BASH: I do want to quickly because you talked about oil and the president talked about oil a lot and just to play the devil's advocate on oil. I mean, Venezuela's economy has been decimated, and the country sits on about 303 billion barrels worth of crude oil. The U.S. does have the ability to help rebuild that. Should it?
RYAN: The core question here is, what do we want to do in this country with our blood and treasure? Our taxpayer dollars that everybody works hard for and our young men and women in uniform. Do we want to start more regime change oil focused wars, or do we actually want health care for the American people?
Do we want infrastructure that works? We want education that works. That's the choice that was just made with no consultation by the people or the Congress on January 3rd that many of us woke up to that morning. I'm watching with my four and six-year-old boys and my six- year-old son's asking me, why are we bombing another country?
And I -- there's no good answer for that. I really don't think there is. And I fear that this is just the beginning that because there isn't a plan, because we still have an entire carrier strike group and nearly 20,000 service members there, and the president's been clear he's OK with boots on the ground apparently. Again, despite him being a five-time draft dodger saying that, the people do not support this. And we cannot get away from that. That's the key thing.
BASH: Manu, we have like about a minute left. I know you wanted to ask a question for the Congressman.
RAJU: Yes. Because you were in some of these past classified briefings, did they ever convey to you what the objective was or what did the administration say when they were talking about Venezuela and the ultimate goal?
RYAN: Well, one, we've had to fight to get any information from the administration, which defies the Constitution. Two, in the most recent classified briefing, which I was in and happened right before Christmas, Marco Rubio personally, explicitly lied. To me and the Congress and to the people's representatives, we asked over and over, what is the larger plan? Is there an effort at regime change being planned?

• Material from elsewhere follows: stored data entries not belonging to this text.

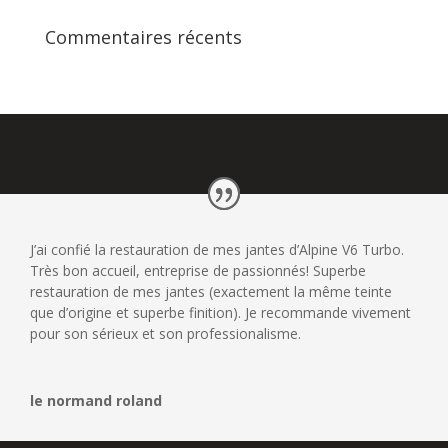
Commentaires récents
J’ai confié la restauration de mes jantes d’Alpine V6 Turbo.
Très bon accueil, entreprise de passionnés! Superbe
restauration de mes jantes (exactement la même teinte
que d’origine et superbe finition). Je recommande vivement
pour son sérieux et son professionalisme.
le normand roland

We know, given the sophistication of this operation, the reporting that's happened, that was well in the works. And I understand, very much understand the need for operational security. This is -- we have to get beyond that and recognize this is an act of war to say we're going to run another sovereign nation. And the people and the Congress have to be a part of that conversation.
BASH: Congressman, really appreciate you being here. Thank you all for rocking and rolling during this hour, during that really incredible hearing. Appreciate it.
Thank you for joining Inside Politics. CNN News Central starts right now.